They're larger and placed farther back on the RG8. 

Mine is like that too.


----------



## mphsc (Jun 14, 2013)

^ yea, what he said. Bridge plate was powder coated separately, & the pick-up covers were swirled with the body to keep it uniform. Only has a bridge p/u, PAF, & the toggle splits the hum. Other holes were filled before swirling.


----------



## Oklep (Jun 14, 2013)

Man, this is crazy like hell! Hands down


----------



## NickS (Jun 14, 2013)

Looks great Gotta be the nicest RG8 I've seen yet.


----------



## Djentliman (Jun 14, 2013)

that looks pretty cool man! i thought about doing that to my rhoads but with red white and blue but i ended up not because i think this look is more for strat style guitars


----------



## mphsc (Jun 17, 2013)

thanks guys, hopefully it will ship any day now.


----------



## Hybrid138 (Jun 18, 2013)

What kind of paints did you use?


----------



## mphsc (Jun 19, 2013)

It was done by Micheal at livewireguitars.


----------



## DavidLopezJr (Jun 26, 2013)

Holy crap man!

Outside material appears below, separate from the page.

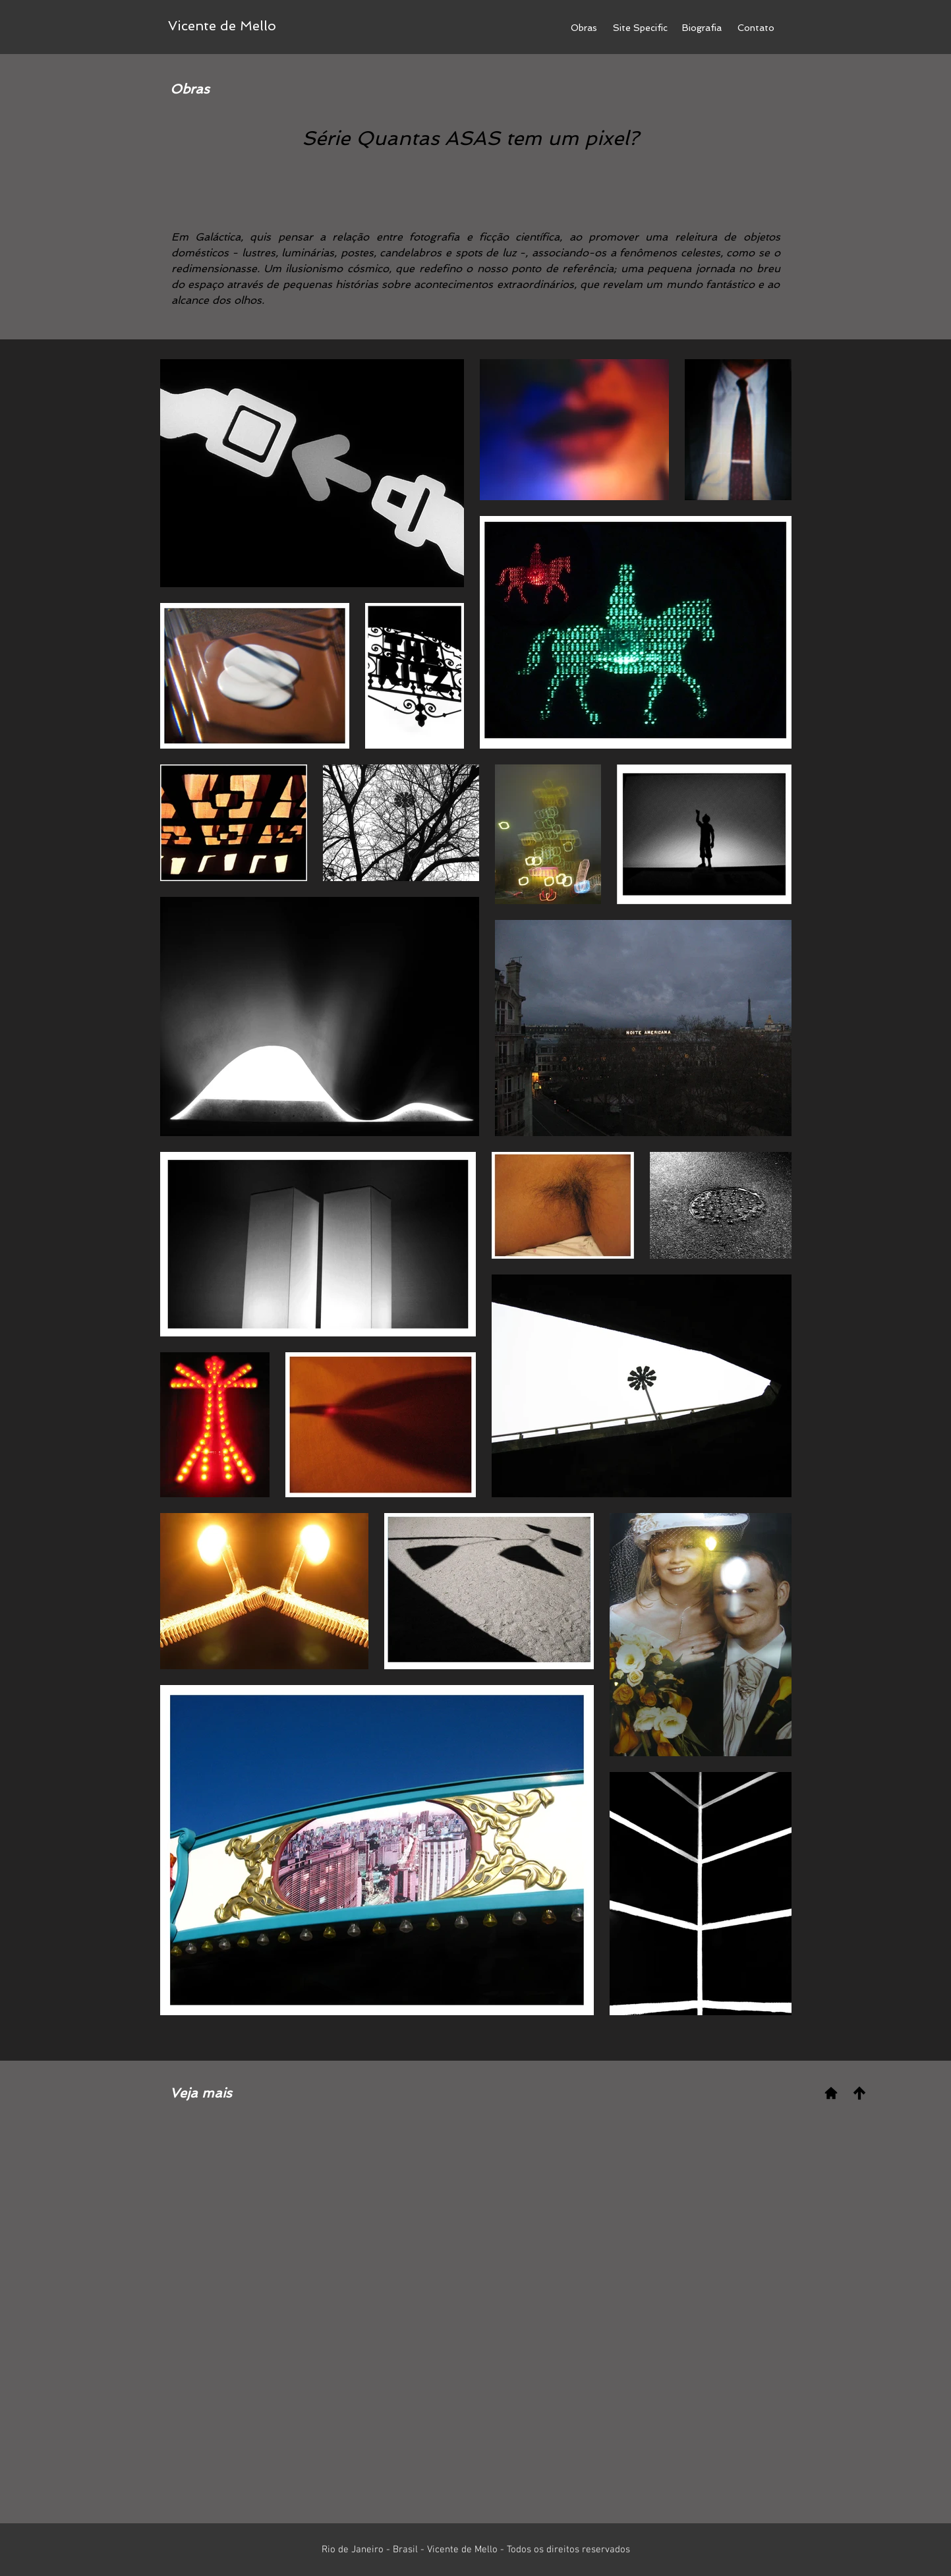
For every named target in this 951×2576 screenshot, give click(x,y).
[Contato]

Congrats!


----------



## mr_rainmaker (Jun 26, 2013)

O M G


----------



## tubarao guitars (Jul 21, 2013)

this is insane!
huge congratz.


----------



## AlexeyKo (Jul 21, 2013)

It is too awesome!!!


----------



## Mattmc74 (Jul 21, 2013)

Looks sweet!


----------



## mphsc (Jul 22, 2013)

NGD soon...


----------